Hmm. John Cassidy? "Hansen’s mathematical contributions are above my pay grade."

So everyone kind of punted on poor Lars Peter Hansen. Fortunately, one of the great things about the Internet is that people are there to help, and having spent a couple hours puzzling over Hansen, I can at least point you toward them.

First, Tyler Cowen: "This is a prize given to time series econometrics and how to deal with imperfect data and changing variances for variables being estimated." Cowen is circumspect about trying to expain that to a general audience, but it at least puts you in the ballpark: how to deal with imperfect data.

Then, Alex Tabarrok: "What Hansen did with the generalized method of moments is show that when we have more moment conditions than parameters we can best estimate those parameters by giving more weight to the conditions that we have better information about."

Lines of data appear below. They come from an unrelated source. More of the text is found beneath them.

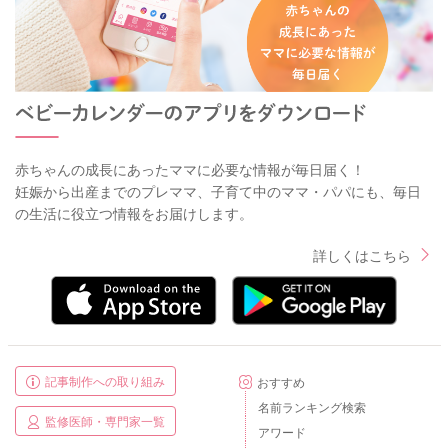
赤ちゃんの成長にあったママに必要な情報が毎日届く！
妊娠から出産までのプレママ、子育て中のママ・パパにも、毎日
の生活に役立つ情報をお届けします。
詳しくはこちら
記事制作への取り組み
おすすめ
名前ランキング検索
監修医師・専門家一覧
アワード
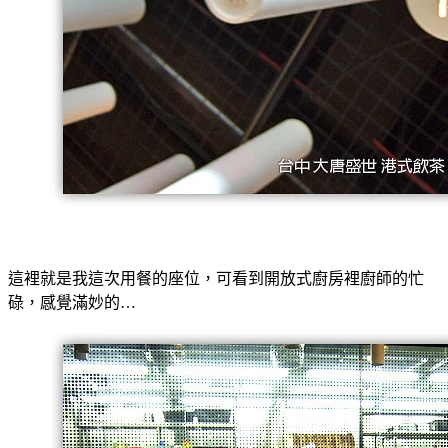
這裡就是我這次用餐的座位，可看到開放式廚房裡廚師的忙
碌，感覺滿妙的…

What Hansen did with the generalized method of moments is show that when we have more moment conditions than parameters we can best estimate those parameters by giving more weight to the conditions that we have better information about. – See more at: http://marginalrevolution.com/marginalrevolution/2013/10/lars-peter-hansen-nobelist.html#sthash.rS9wlPfv.dpuf
What Hansen did with the generalized method of moments is show that when we have more moment conditions than parameters we can best estimate those parameters by giving more weight to the conditions that we have better information about. – See more at: http://marginalrevolution.com/marginalrevolution/2013/10/lars-peter-hansen-nobelist.html#sthash.rS9wlPfv.dpuf

But still kind of confusing. "More moment conditions than parameters?" You get the gist, though, and it's actually very intuitive: if you know a lot about something, and not as much about something else, you can put that knowlege together and draw conclusions from it, as long as you're careful about what you do and don't know. That's where Jeff Leek's very reader-friendly explanation comes in. Basically, Hansen developed a rigorous framework for deriving conclusions from what you do and don't know:

Hansen showed that in this case you can take the equations and multiply them by a set of weights. You put more weight on equations you are more sure about, then add them up. If you choose the weights well, you avoid the problem of having too many equations for two few variables. This is the thing he won the prize for – the generalized method of moments.

This is all a big deal because the variables that economists measure frequently aren't very pretty. One common way they aren't pretty is that they are often measured over time, with complex relationships between values at different time points. That means it is hard to come up with realistic assumptions about what the data may look like.

And that's where Hansen's work comes back around to the famous economists, as Cowen writes: "you will see that Hansen’s work is instrumental for testing the advanced versions of the propositions of Fama and Shiller…. Here’s the most concrete sentence you are going to squeeze out of me on this one: if you want to do serious analysis of whether changing risk premia can help rationalize observed asset price movements, Hansen’s contributions will prove essential." Hansen's powerful toolkit connects the two—appropriate for a Nobel that's appropriately themed around being very very careful about what we think we know about markets.